Dr. Larry Reynolds, the hospital infection control physician has been doing mandatory employee training on preventing the spread of Ebola and other contagious diseases, Ferraro said.

Complicating the identification of Ebola is that Alaska also is in flu season, and Ebola, influenza A (H1N1 virus) and a third contagious disease, enterovirus 68, share some symptoms, such as fever and body aches.

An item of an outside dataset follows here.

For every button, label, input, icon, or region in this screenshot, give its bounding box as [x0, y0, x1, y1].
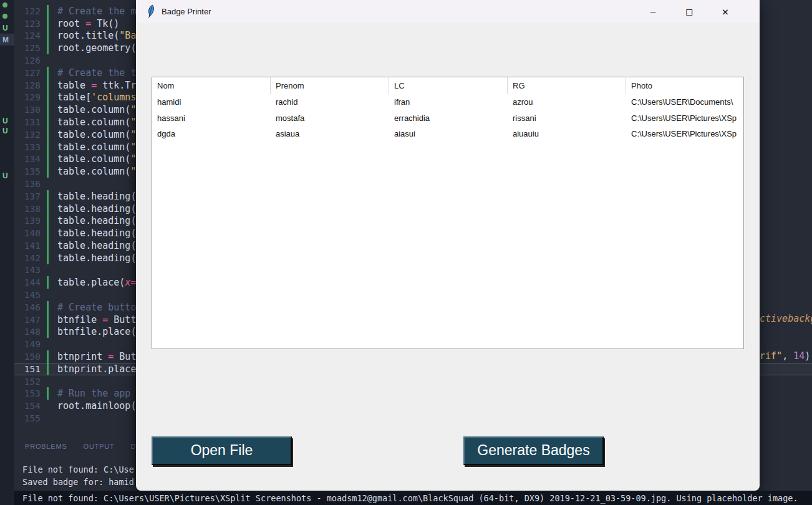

For Ebola, SPH follows the Centers for Disease Control and Prevention guidelines, Ferraro said. The criteria for suspicion of the illness are fever, headache, joint and muscle aches, weakness, fatigue, diarrhea, vomiting, stomach pain, lack of appetite, and in some cases, bleeding, as well as recent travel within 21 days to Guinea, Liberia, Nigeria, Senegal, Sierra Leone and other countries where Ebola transmission has been reported or contact with someone who has a confirmed case of Ebola.

Ferraro said if someone meets those criteria, he or she should go to the emergency room immediately. However, patients should call ahead at 235-8101 before their arrival so the hospital can prepare for their visit and if needed admit them through a private entrance to avoid public areas.

Influenza A and enterorvirus D68 also are serious contagious diseases that could affect Alaskans. Flu can cause mild to severe illness and in some cases lead to death. Symptoms include fever or feeling feverish, chills, cough, sore throat, runny or stuffy nose, muscle or body aches, headaches and fatigue.

The best way to prevent the flu is frequent hand washing and getting a flu vaccine. Vaccines are available at Safeway Pharmacy, for qualified patients at the Public Health Center and at Homer Medical Center. Flu shot clinics are held Mondays at Homer Medical Center; call 235-8586 to schedule a time and to avoid a wait. About 200 flu shots also will be given at the Kachemak Bay Rotary Health Fair on Nov. 1.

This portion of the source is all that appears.